The Anothomia Philippi Septimi is a work on dissection created in 1345. It follows the approach used by Guido's mentor Mondino de Luzzi, exploring the three "venters" or regions of the human body: abdomen, chest, head. While Guido's work largely repeats the work of established authorities, he does note discrepancies in these works, for instance, the shape of the spleen.

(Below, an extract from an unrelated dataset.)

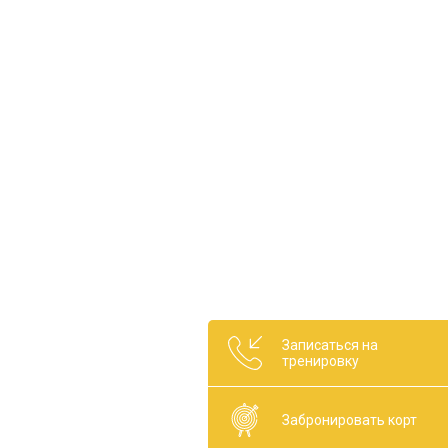
Записаться на
тренировку
Забронировать корт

The Anothomia is notable for its illustrations, which Guido claims, record his experiences with human dissection. Although forbidden in France, Guido boasted that he had dissected human bodies many times, and describes himself as an expert anatomist. His drawings echo the work of Henri de Mondeville a professor of surgery and also a court physician to the French crown, but are more detailed and naturalistic. A drawing of a female cadaver is especially notable as a rare illustration of the so-called "seven chambered" uterus hypothesized by a Pseudo-Galenic text titled De Spermate spuriously attributed to Galen of Pergamon.